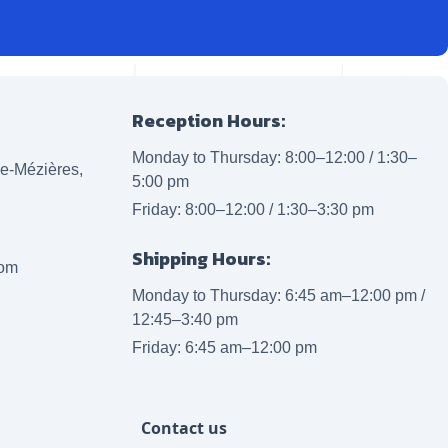
Reception Hours:
Monday to Thursday: 8:00–12:00 / 1:30–
lle-Mézières,
5:00 pm
Friday: 8:00–12:00 / 1:30–3:30 pm
Shipping Hours:
com
Monday to Thursday: 6:45 am–12:00 pm /
12:45–3:40 pm
Friday: 6:45 am–12:00 pm
Contact us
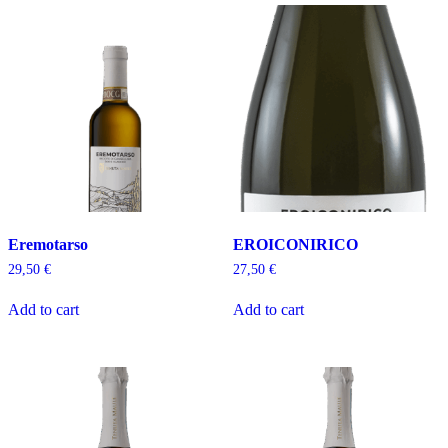
Eremotarso
EROICONIRICO
29,50
€
27,50
€
Add to cart
Add to cart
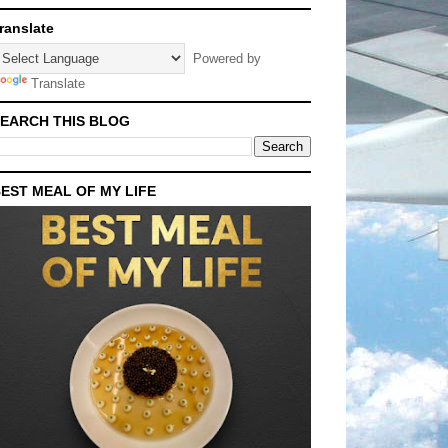
ranslate
Powered by
Translate
EARCH THIS BLOG
EST MEAL OF MY LIFE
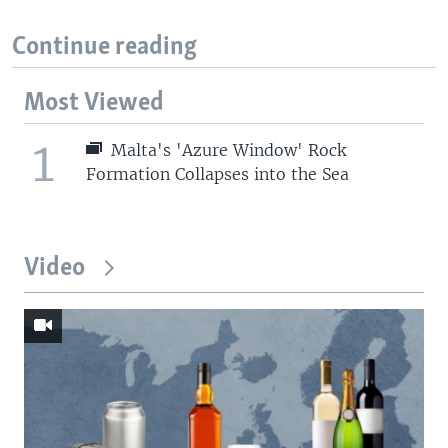
Continue reading
Most Viewed
1
Malta's 'Azure Window' Rock
Formation Collapses into the Sea
Video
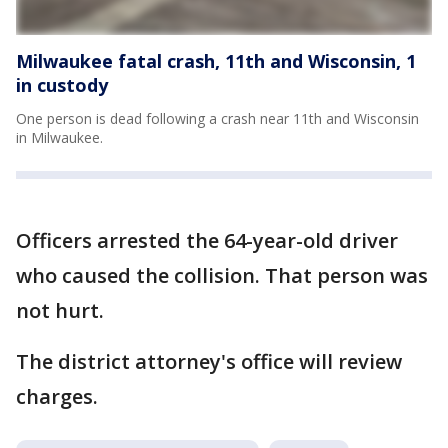
Milwaukee fatal crash, 11th and Wisconsin, 1
in custody
One person is dead following a crash near 11th and Wisconsin
in Milwaukee.
Officers arrested the 64-year-old driver
who caused the collision. That person was
not hurt.
The district attorney's office will review
charges.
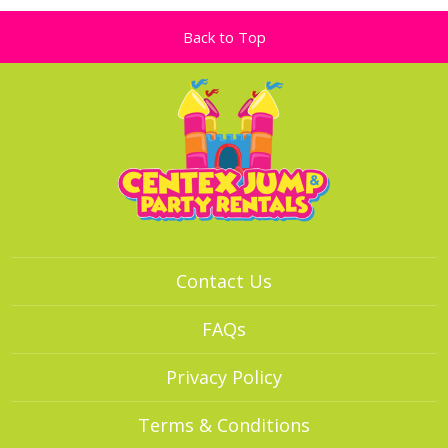
Back to Top
Contact Us
FAQs
Privacy Policy
Terms & Conditions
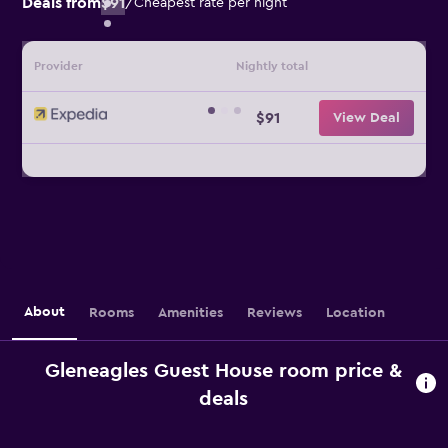
Deals from
$91
/
Cheapest rate per night
Provider
Nightly total
$91
View Deal
About
Rooms
Amenities
Reviews
Location
Gleneagles Guest House room price &
deals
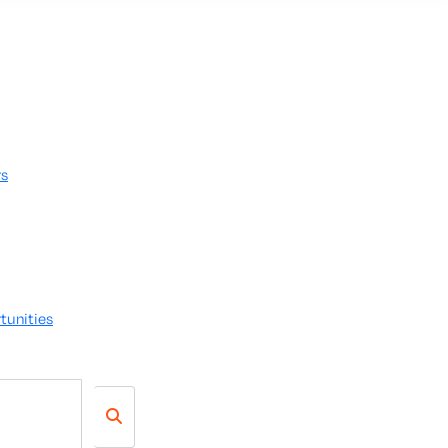
rs
tunities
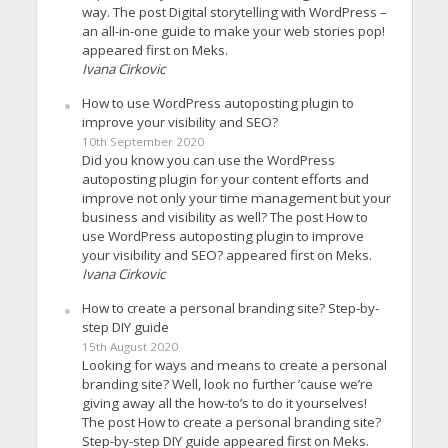
way. The post Digital storytelling with WordPress –
an all-in-one guide to make your web stories pop!
appeared first on Meks.
Ivana Cirkovic
How to use WordPress autoposting plugin to
improve your visibility and SEO?
10th September 2020
Did you know you can use the WordPress
autoposting plugin for your content efforts and
improve not only your time management but your
business and visibility as well? The post How to
use WordPress autoposting plugin to improve
your visibility and SEO? appeared first on Meks.
Ivana Cirkovic
How to create a personal branding site? Step-by-
step DIY guide
15th August 2020
Looking for ways and means to create a personal
branding site? Well, look no further ’cause we’re
giving away all the how-to’s to do it yourselves!
The post How to create a personal branding site?
Step-by-step DIY guide appeared first on Meks.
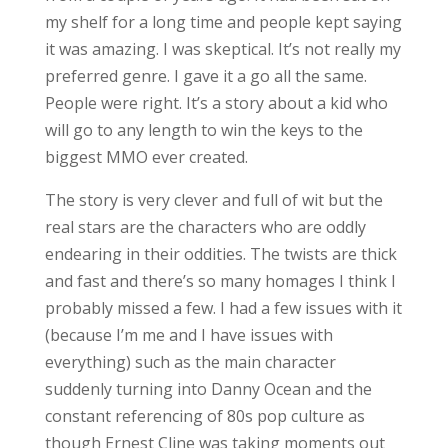
my shelf for a long time and people kept saying
it was amazing. I was skeptical. It’s not really my
preferred genre. I gave it a go all the same.
People were right. It’s a story about a kid who
will go to any length to win the keys to the
biggest MMO ever created.
The story is very clever and full of wit but the
real stars are the characters who are oddly
endearing in their oddities. The twists are thick
and fast and there’s so many homages I think I
probably missed a few. I had a few issues with it
(because I’m me and I have issues with
everything) such as the main character
suddenly turning into Danny Ocean and the
constant referencing of 80s pop culture as
though Ernest Cline was taking moments out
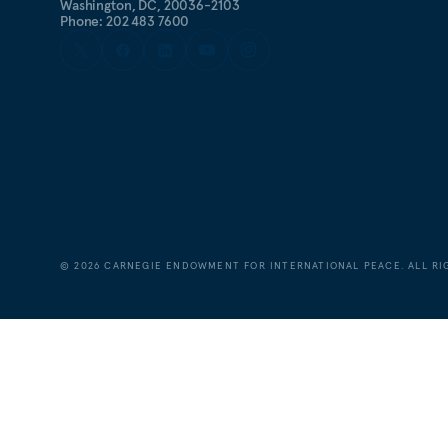
Washington, DC, 20036-2103
Phone: 202 483 7600
©
2026
CARNEGIE ENDOWMENT FOR INTERNATIONAL PEACE. ALL RI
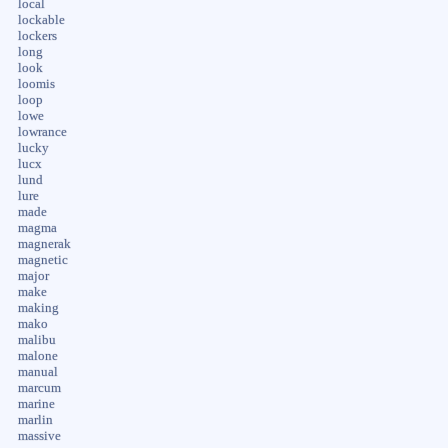
local
lockable
lockers
long
look
loomis
loop
lowe
lowrance
lucky
lucx
lund
lure
made
magma
magnerak
magnetic
major
make
making
mako
malibu
malone
manual
marcum
marine
marlin
massive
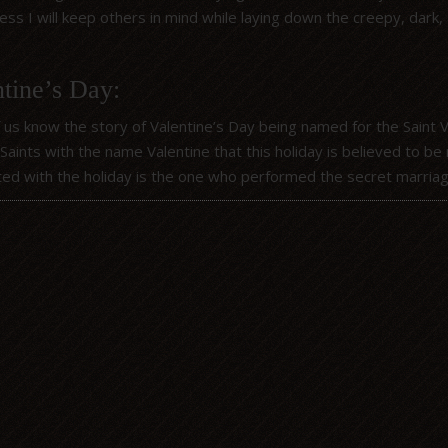
ss I will keep others in mind while laying down the creepy, dark, 
tine’s Day:
 us know the story of Valentine’s Day being named for the Saint 
 Saints with the name Valentine that this holiday is believed to 
ted with the holiday is the one who performed the secret marri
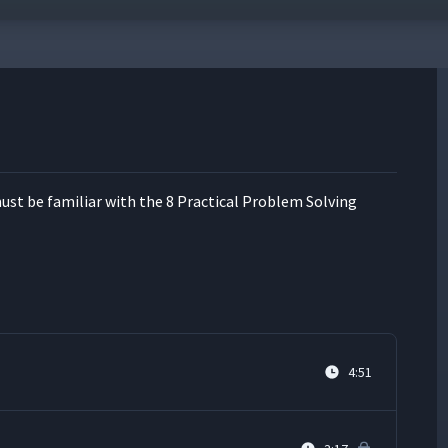
ust be famil­iar with the 8 Prac­ti­cal Prob­lem Solv­ing
4:51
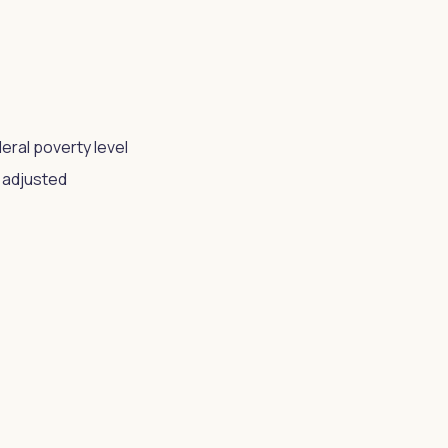
eral poverty level
s adjusted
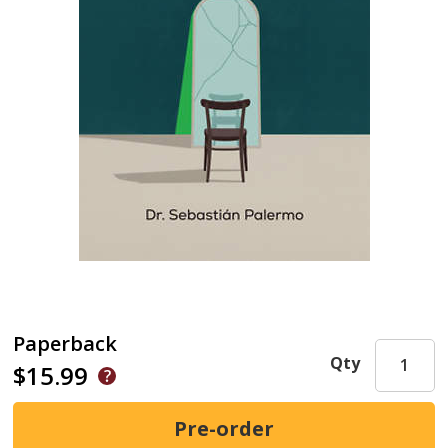
Paperback
Qty
$15.99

▶ [Problem details] Your answer must be an exact repeat of all the records, minus the pictures.

▶ [Task result]
Reception Hours:
Monday to Thursday: 8:00–12:00 / 1:30–
lle-Mézières,
5:00 pm
Friday: 8:00–12:00 / 1:30–3:30 pm
Shipping Hours:
com
Monday to Thursday: 6:45 am–12:00 pm /
12:45–3:40 pm
Friday: 6:45 am–12:00 pm
Contact us
Eremotarso
EROICONIRICO
29,50
€
27,50
€
Add to cart
Add to cart
ranslate
Powered by
Translate
EARCH THIS BLOG
EST MEAL OF MY LIFE
Continue reading
Most Viewed
1
Malta's 'Azure Window' Rock
Formation Collapses into the Sea
Video
Milwaukee fatal crash, 11th and Wisconsin, 1
in custody
One person is dead following a crash near 11th and Wisconsin
in Milwaukee.
Officers arrested the 64-year-old driver
who caused the collision. That person was
not hurt.
The district attorney's office will review
charges.
Back to Top
Contact Us
FAQs
Privacy Policy
Terms & Conditions
Deals from
$91
/
Cheapest rate per night
Provider
Nightly total
$91
View Deal
About
Rooms
Amenities
Reviews
Location
Gleneagles Guest House room price &
deals
rs
tunities
way. The post Digital storytelling with WordPress –
an all-in-one guide to make your web stories pop!
appeared first on Meks.
Ivana Cirkovic
How to use WordPress autoposting plugin to
improve your visibility and SEO?
10th September 2020
Did you know you can use the WordPress
autoposting plugin for your content efforts and
improve not only your time management but your
business and visibility as well? The post How to
use WordPress autoposting plugin to improve
your visibility and SEO? appeared first on Meks.
Ivana Cirkovic
How to create a personal branding site? Step-by-
step DIY guide
15th August 2020
Looking for ways and means to create a personal
branding site? Well, look no further ’cause we’re
giving away all the how-to’s to do it yourselves!
The post How to create a personal branding site?
Step-by-step DIY guide appeared first on Meks.
my shelf for a long time and people kept saying
it was amazing. I was skeptical. It’s not really my
preferred genre. I gave it a go all the same.
People were right. It’s a story about a kid who
will go to any length to win the keys to the
biggest MMO ever created.
The story is very clever and full of wit but the
real stars are the characters who are oddly
endearing in their oddities. The twists are thick
and fast and there’s so many homages I think I
probably missed a few. I had a few issues with it
(because I’m me and I have issues with
everything) such as the main character
suddenly turning into Danny Ocean and the
constant referencing of 80s pop culture as
though Ernest Cline was taking moments out
Washington, DC, 20036-2103
Phone: 202 483 7600
©
2026
CARNEGIE ENDOWMENT FOR INTERNATIONAL PEACE. ALL RI
local
lockable
lockers
long
look
loomis
loop
lowe
lowrance
lucky
lucx
lund
lure
made
magma
magnerak
magnetic
major
make
making
mako
malibu
malone
manual
marcum
marine
marlin
massive
ss I will keep others in mind while laying down the creepy, dark, 
tine’s Day:
 us know the story of Valentine’s Day being named for the Saint 
 Saints with the name Valentine that this holiday is believed to 
ted with the holiday is the one who performed the secret marri
ust be famil­iar with the 8 Prac­ti­cal Prob­lem Solv­ing
4:51
eral poverty level
s adjusted
Paperback
Qty
$15.99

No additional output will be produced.